WASHINGTON, DC - Fraud and questionable marketing practices are just some of the latest  findings announced Wednesday after a national wide government investigation into for-profit colleges industry.

Over a three month period the Government Accountability Office, or GAO, conducted undercover investigations into the recruitment processes of 15 for-profit colleges.

"The evidence points to a problem that is systemic...a problem that is systemic... to the for profit industry. A recruitment process specifically
designed to do whatever it takes to drive up enrollment numbers....more often then not to the disadvantage of students," said Sen. Tom Harkin, a Democrat from Iowa.

The GAO provided undercover videos of schools  promising potential students higher than averages wages after graduation, refusing to allow students to access to financial aid counselors until after enrolment, and encouraging students to lie on financial aid forms in-order to obtain more government grants.

"We found that four colleges encouraged our students to commit fraud, all fifteen provided deceptive and questionable information," said Gregory Kutz, GAO Managing Director of Forensic Audits.

It is estimated for-profit college enrollment has increased from 600,000 to nearly 2 million in the past ten years. In 2009 students at these colleges received $4 billion in Pell grants and more than $20 billion in federal loans from the Department of Education. The dropout rate at for-profit colleges is extremely high, and the GAO said the goal for many of these schools is to enroll students, not necessarily keep them.

"These colleges to not appear to have any enrollment standards and cost appears to be irrelevant because the federal government is paying for a vast majority of this. So the aggressive marketing to anybody walking in the door should not be a surprise to anybody," said Kutz.

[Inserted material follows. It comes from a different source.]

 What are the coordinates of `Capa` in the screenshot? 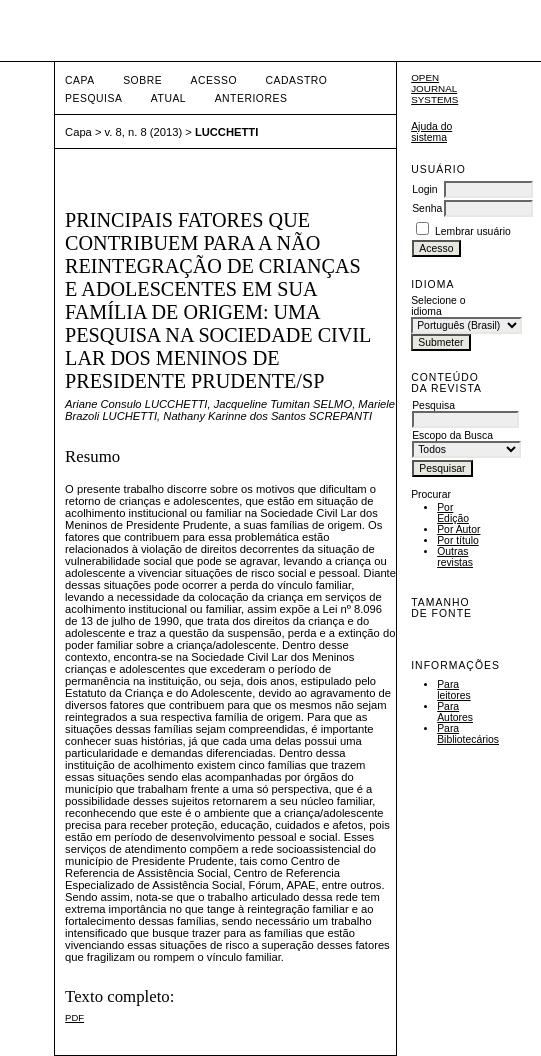 It's located at (80, 80).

However, the GAO said this does not mean all for-profit colleges are deceptive, Sen.  Mike Enzi ( R- WY) said for-profits are an integral part of
higher education, and many of these problems are not exclusive to these types of schools.

"By focusing only on for profits we are not being objective and we're ignoring the bigger picture of what's happening across all hire education....public and non profit schools are not immune from inappropriate behavior when it comes to recruiting," said Sen. Enzi.

Senators said these schools need to be held accountable, the GAO said there is a risk the schools will blame rouge employees.